VIA PRESS RELEASE | This past weekend marked the 20th anniversary of Death Cab For Cutie’s The Photo Album, which was released on October 9, 2001 via Barsuk Records.
In celebration of the record’s anniversary, the band and Barsuk will release a special deluxe edition of DCfC’s third studio album. The Photo Album (Deluxe Edition) is a 35-track reissue featuring a newly remastered version of the original album, and includes the three bonus tracks released with its first CD pressing, which were later released in 2002 as “The Stability EP.” The extensive reissue includes covers of Björk’s “All Is Full of Love” and The Stone Roses’ “I Wanna Be Adored,” previously unreleased tracks, rarities and UK B-sides which have never been available on digital services and, finally, all of the band’s original demos for the album.

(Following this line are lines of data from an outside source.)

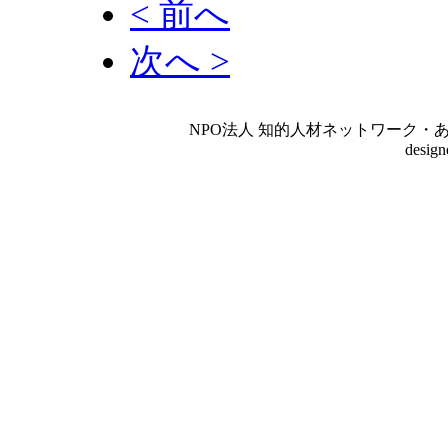
< 前へ
次へ >
NPO法人 知的人材ネットワーク・あいんしゅたいん
desig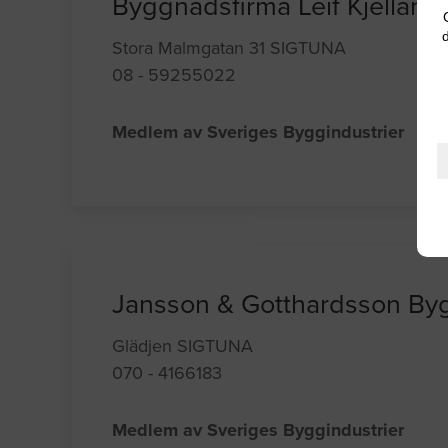
Byggnadsfirma Leif Kjelland
d
Stora Malmgatan 31 SIGTUNA
08 - 59255022
Medlem av Sveriges Byggindustrier
Jansson & Gotthardsson By
Glädjen SIGTUNA
070 - 4166183
Medlem av Sveriges Byggindustrier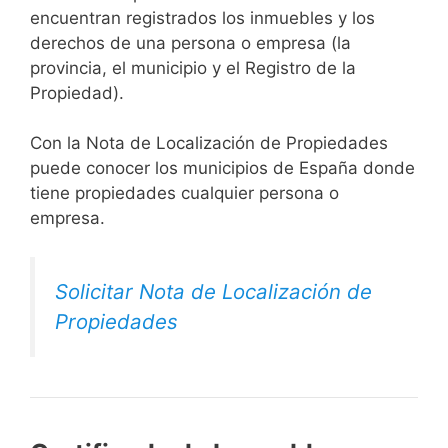
encuentran registrados los inmuebles y los
derechos de una persona o empresa (la
provincia, el municipio y el Registro de la
Propiedad).
Con la Nota de Localización de Propiedades
puede conocer los municipios de España donde
tiene propiedades cualquier persona o
empresa.
Solicitar Nota de Localización de
Propiedades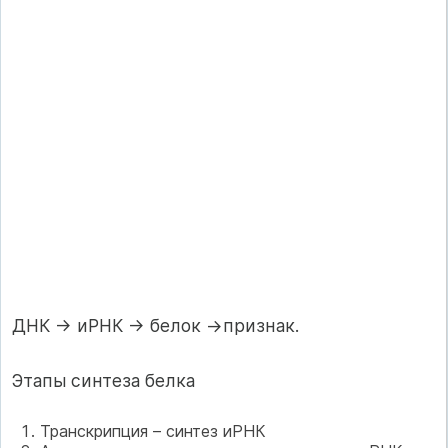
ДНК → иРНК → белок →признак.
Этапы синтеза белка
Транскрипция – синтез иРНК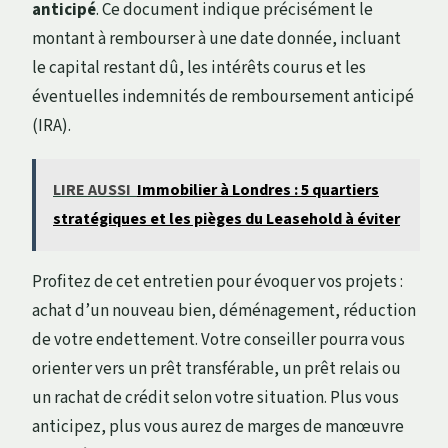
anticipé
. Ce document indique précisément le
montant à rembourser à une date donnée, incluant
le capital restant dû, les intérêts courus et les
éventuelles indemnités de remboursement anticipé
(IRA).
LIRE AUSSI
Immobilier à Londres : 5 quartiers
stratégiques et les pièges du Leasehold à éviter
Profitez de cet entretien pour évoquer vos projets :
achat d’un nouveau bien, déménagement, réduction
de votre endettement. Votre conseiller pourra vous
orienter vers un prêt transférable, un prêt relais ou
un rachat de crédit selon votre situation. Plus vous
anticipez, plus vous aurez de marges de manœuvre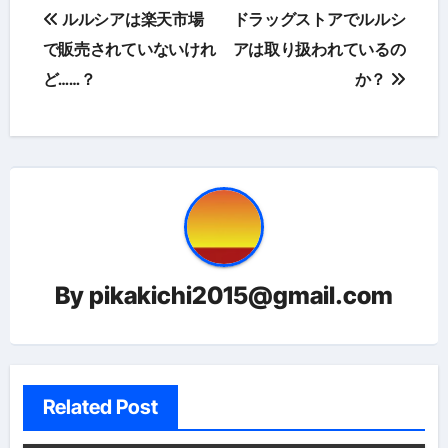
投
ルルシアは楽天市場
ドラッグストアでルルシ
稿
で販売されていないけれ
アは取り扱われているの
ど……？
か？
ナ
ビ
ゲ
ー
シ
ョ
By
pikakichi2015@gmail.com
ン
Related Post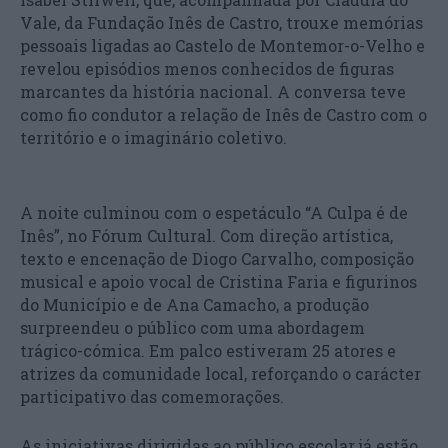
Vale, da Fundação Inês de Castro, trouxe memórias
pessoais ligadas ao Castelo de Montemor-o-Velho e
revelou episódios menos conhecidos de figuras
marcantes da história nacional. A conversa teve
como fio condutor a relação de Inês de Castro com o
território e o imaginário coletivo.
A noite culminou com o espetáculo “A Culpa é de
Inês”, no Fórum Cultural. Com direção artística,
texto e encenação de Diogo Carvalho, composição
musical e apoio vocal de Cristina Faria e figurinos
do Município e de Ana Camacho, a produção
surpreendeu o público com uma abordagem
trágico-cómica. Em palco estiveram 25 atores e
atrizes da comunidade local, reforçando o carácter
participativo das comemorações.
As iniciativas dirigidas ao público escolar já estão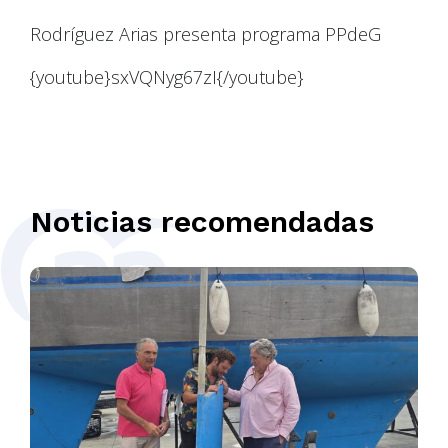
Rodríguez Arias presenta programa PPdeG
{youtube}sxVQNyg67zI{/youtube}
Noticias recomendadas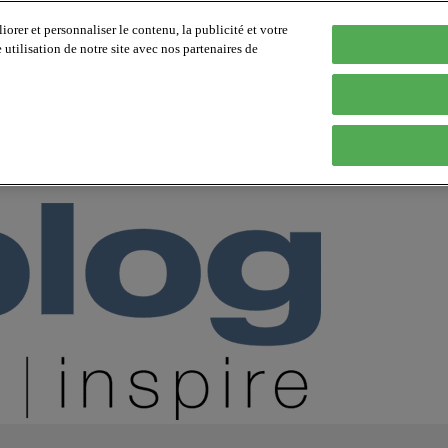
orer et personnaliser le contenu, la publicité et votre
tilisation de notre site avec nos partenaires de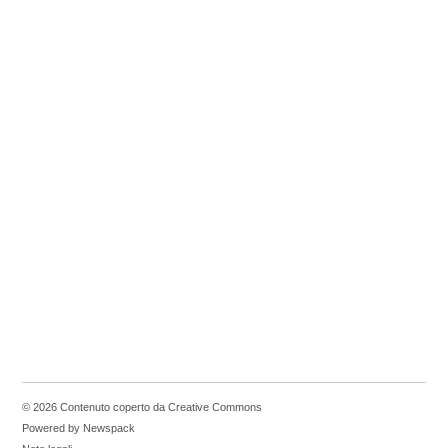
© 2026 Contenuto coperto da Creative Commons
Powered by Newspack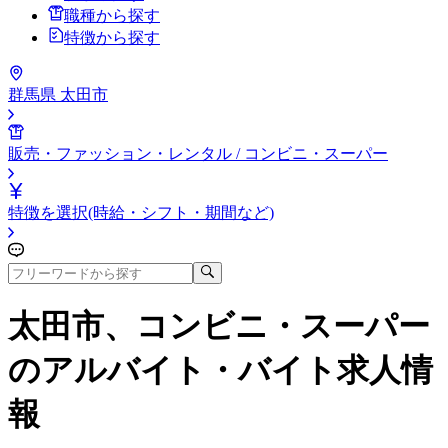
職種から探す
特徴から探す
群馬県 太田市
販売・ファッション・レンタル / コンビニ・スーパー
特徴を選択(時給・シフト・期間など)
太田市、コンビニ・スーパー
のアルバイト・バイト求人情
報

The deluxe edition will be available on all digital platforms on October 29th, and a limited edition LP+12” EP version of the album, also newly remastered for vinyl, will be released in the spring of 2022. The gatefold vinyl will include the original album on one disc and “The Stability EP” on the second disc. “The Stability EP” has only been issued on vinyl once, as part of the long out-of-print limited edition 2013 Death Cab for Cutie: The Barsuk Years box set released by Artist in Residence. The vinyl reissue will be on clear 180-gram vinyl and limited to 5,000 copies worldwide.
Alongside today’s announcement, Death Cab For Cutie share one of the previously unreleased demos for the record. Ben Gibbard describes “Coney Island (Band Demo)” as “a Neil Young-stomp kind of thing,” but producer and then-band member Chris Walla turned it into something very different. “It’s very indicative of the process we were employing at that point, which was to deconstruct something and build it completely back up,” Gibbard says. “In that particular case, it made the song a lot more interesting and gave it a nice flavor and a loneliness that sits well on the album.”
The Seattle-by-way-of-Bellingham quartet— Gibbard, Walla, Nick Harmer and Michael Schorr—were at what Harmer called a “crucial juncture” prior to the making of The Photo Album. “Should we quit our day jobs and really go all-in making music, or should we slow it down a little bit? We decided to go all-in.”
The release had its hardships. The Photo Album was off to a great start in the fall of 2001, until one of the two biggest record distribution companies in the United States, Valley Distribution, filed for Chapter 11 bankruptcy and went immediately out of business. With it went the money owed to Barsuk for the album’s first 20,000 sales. This financial and morale blow, all while the band was in the midst of its latest grueling tour behind its third album in as many years, took a toll that almost stopped DCfC in its tracks. “We almost broke up a couple times on that tour,” Gibbard said. “This thing went from something we were doing for fun at a house in Bellingham because we’re all friends to, now we don’t see our other friends, because we’re doing the band all the time.”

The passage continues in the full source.